»»

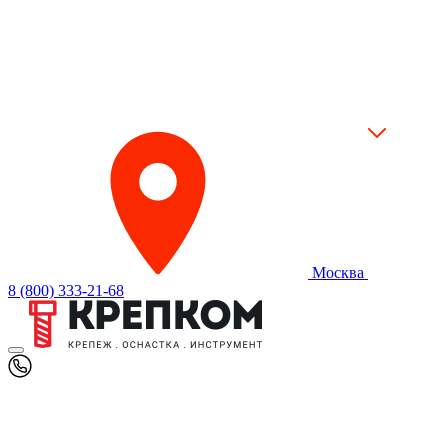
Москва
8 (800) 333-21-68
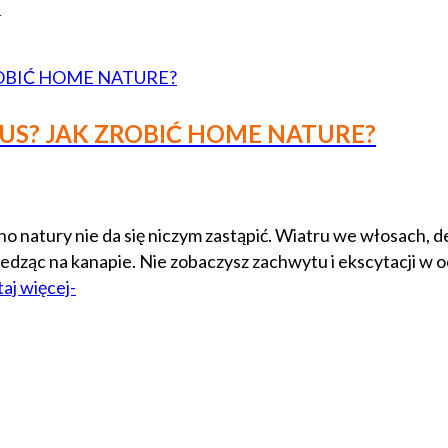
-
S? JAK ZROBIĆ HOME NATURE?
o natury nie da się niczym zastąpić. Wiatru we włosach, de
edząc na kanapie. Nie zobaczysz zachwytu i ekscytacji w o
taj więcej-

««

* **ACTIVITY**: Write out every record exactly. Leave the pictures out.

* **RESPONSE TO THE EXERCISE**:
Москва
8 (800) 333-21-68
-
S? JAK ZROBIĆ HOME NATURE?
o natury nie da się niczym zastąpić. Wiatru we włosach, de
edząc na kanapie. Nie zobaczysz zachwytu i ekscytacji w o
taj więcej-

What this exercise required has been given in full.